Aksi Demo Mahasiswa Miskin Kajian Rentan Ditunggangi
Oleh : Indah Kumalasari )*
Demonstrasi mahasiswa beberapa hari lalu seringkali dikait-kaitkan dengan gelombang protes mahasiswa tahun 1998. Berbeda dengan mahasiswa senior yang menumbangkan rezim Orde Baru, demonstrasi mahasiswa saat ini atau zaman now dinilai miskin kajian akademik dan hanya bersifat ikut-ikutan. Tidak jarang, demonstrasi tersebut ditunggangi kepentingan asing dan akhirnya berujung ricuh dan menyulitkan masyarakat luas. Mahasiswa tidak boleh lepas tangan.
Kiprah mahasiswa yang populer sebagai pembawa aspirasi rakyat, mungkin terdengar keren. Apalagi, gerakan turun ke jalan, dengan embel-embel keadilan serta solidaritas yang berada dalam genggaman. Bisa juga sebagai panggilan hati saat warga negeri merasa ada di posisi paling kiri, terabai. Mahasiswa dengan segala kekurangan dan kelebihannya bersiap membantu warga, demi aspirasinya yang sampai kepada sang penguasa negara.
Potret demontrasi di negeri akhir-akhir ini kian rumit. Carut marut pro kontra akibat beberapa peraturan yang dinilai “nyleneh” untuk masyarakat mengalami bombardir protes. Mahasiswa membentuk sebuah aliansi, dimana tujuan utama ialah menjadikan pemerintahan lebih sempurna, dalam melaksanakan kewajibannya. Namun, aksi murni semacam ini harus kandas, ketika banyaknya laporan anarkis yang terjadi di saat aksi demo tersebut berlangsung. Sangat disayangkan bukan?
Beberapa waktu lalu, aneka demonstrasi menyikapi RKUHP dan Revisi UU KPK berujung ricuh di depan Gedung DPRD Jawa Barat, wilayah Kota Bandung. Setidaknya terdapat seratusan lebih korban jiwa. Mahasiswa mengalami luka-luka, sesak napas, hingga kelelahan saat bentrok dengan aparat keamanan. Bahkan, enam diantaranya harus mendapatkan perawatan serius. Selebihnya hanya mendapatkan perawatan di kampus Universitas Islam Bandung (Unisba).
Berdasarkan data yang tertulis di papan pengumunan kampus Unisba, sebanyak 105 mahasiswa mendapat perawatan di area aula kampus selepas massa aksi dibubarkan aparat keamanan. Dua diantaranya ditengarai masih berstatus pelajar sekolah menengah kejuruan (SMK). Diketahui fasilitator sebagai pemberi perawatan untuk para mahasiswa ini ialah, Yudi Periandi dari Fakultas Kedokteran Unisba. Namun, ada beberapa elemen yang membantunya, yaitu petugas kesehatan dari Dinkes Kota Bandung.

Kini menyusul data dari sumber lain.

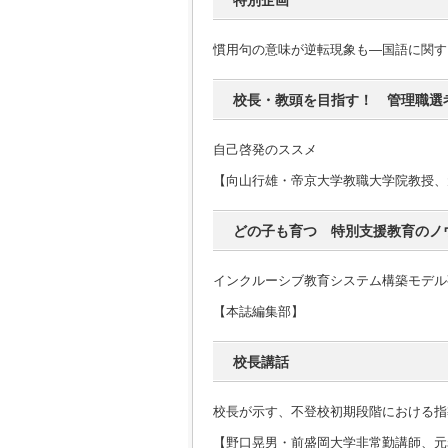
特別企画
慣用句の意味が逆転現象も―国語に関す
校長・教頭を目指す！ 管理職選
自己啓発のススメ
【向山行雄・帝京大学教職大学院教授、
どの子も育つ 特別支援教育のノ
インクルーシブ教育システム構築モデル
【本誌編集部】
校長講話
校長が示す、不登校初期段階における指
【野口晃男・前盛岡大学非常勤講師、元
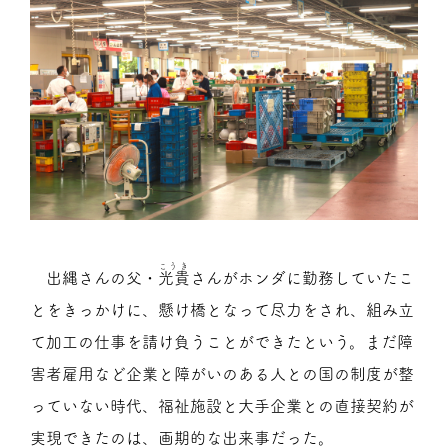
こうき
出縄さんの父・
光貴
さんがホンダに勤務していたこ
とをきっかけに、懸け橋となって尽力をされ、組み立
て加工の仕事を請け負うことができたという。まだ障
害者雇用など企業と障がいのある人との国の制度が整
っていない時代、福祉施設と大手企業との直接契約が
実現できたのは、画期的な出来事だった。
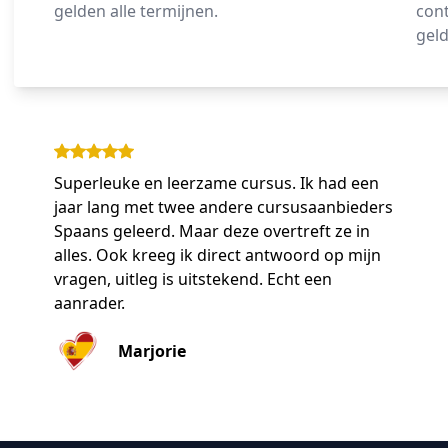
gelden alle termijnen.
cont
geld
Superleuke en leerzame cursus. Ik had een
jaar lang met twee andere cursusaanbieders
Spaans geleerd. Maar deze overtreft ze in
alles. Ook kreeg ik direct antwoord op mijn
vragen, uitleg is uitstekend. Echt een
aanrader.
Marjorie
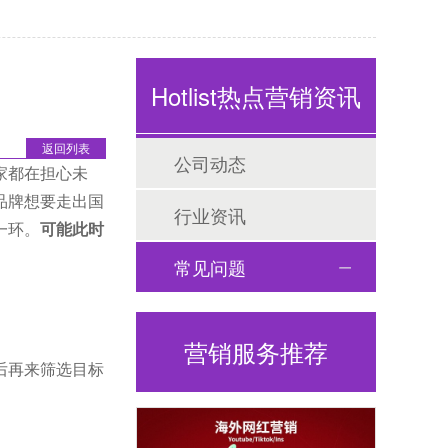
Hotlist热点营销资讯
返回列表
公司动态
家都在担心未
品牌想要走出国
行业资讯
一环。
可能此时
常见问题
营销服务推荐
后再来筛选目标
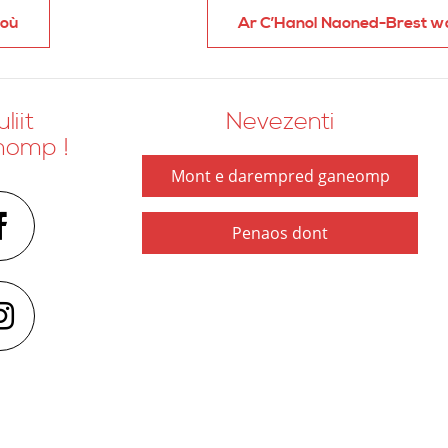
ioù
Ar C’Hanol Naoned-Brest w
liit
Nevezenti
nomp !
Mont e darempred ganeomp
Penaos dont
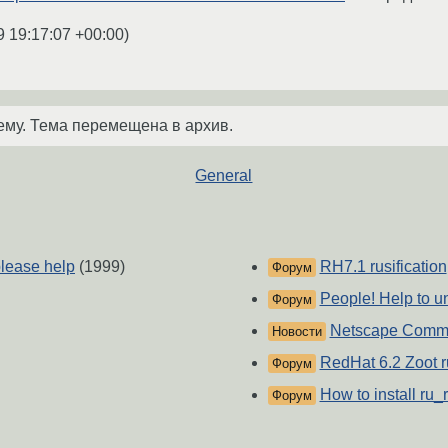
9 19:17:07 +00:00
)
ему. Тема перемещена в архив.
General
please help
(1999)
RH7.1 rusification
Форум
People! Help to un
Форум
Netscape Commu
Новости
RedHat 6.2 Zoot r
Форум
How to install ru_
Форум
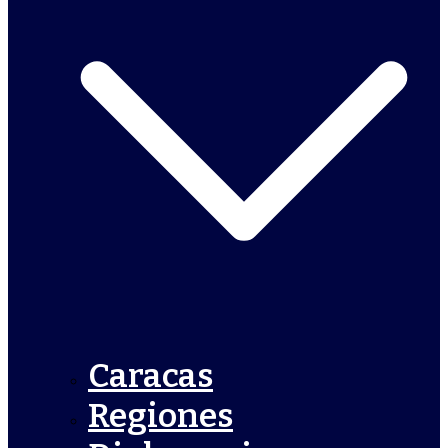
Caracas
Regiones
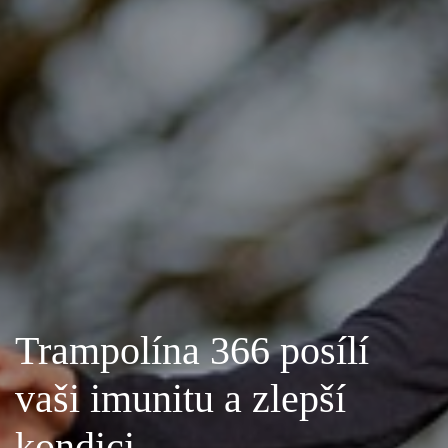
Trampolína 366 posílí
vaši imunitu a zlepší
kondici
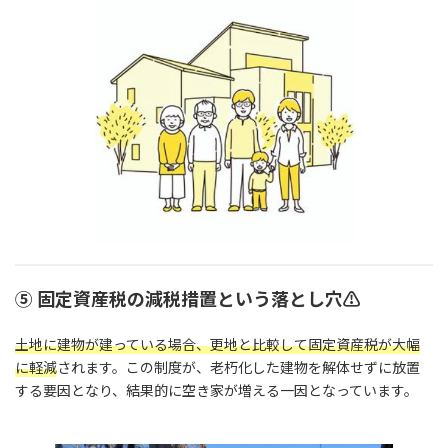
⑤ 固定資産税の減税措置という落とし穴⚠
土地に建物が建っている場合、更地と比較して固定資産税が大幅
に軽減
されます。この制度が、老朽化した建物を解体せずに放置
する要因となり、結果的に空き家が増える一因となっています。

Rata-rata keluhan yang diderita ialah sesak napas akibat gas air mata, syok, mata pedih serta memar di bagian tubuh. Terdapat satu orang yang mengalami trauma didada sehingga harus mendapatkan penanganan secara instensif. 6 Diantaranya dirujuk ke pelayanan kesehatan akibat tidak tersedianya obat di lapangan.
Wakil Rektor III Unisba, Asep Ramdan, mengakui jika perawatan terhadap para aktivis demo dilakukan secara sukarela. Ia menyatakan jika lembaga pendidikannya sebagai titik evakuasi insidental. Ia menilai pihaknya tidak memilki persiapan khusus. Namun, ada kewajiban memberikan pertolongan pertama, khususnya kepada paea mahasiswanya yang menyelamatkan diri. Akan tetapi, tak sedikit pula proses evakuasi dilakukan kepada mahasiswa yang berasal dari kampus lain. Bahkan, ia menegaskan jika pertolongan ini dilakukan cuma-cuma, tanpa pungutan biaya.
Kampus Unisba sendiri dinilai cukup dekat dengan lokasi demonstrasi, yaitu di Gedung DPRD Jabar. Semenjak hari pertama demonstrasi, banyak mahasiswa yang terluka serta mendapatkan perawatan. Asep menambahkan aksi ini dilakukan sebagai proses penyampaian aspirasi yang dijamin dalam Undang-Undang. Karena melihat apa yang terjadi di lapangan tak sesuai dengan apa yang mereka pahami. Maka hal ini dimaknai sebagai kewajiban intelektual.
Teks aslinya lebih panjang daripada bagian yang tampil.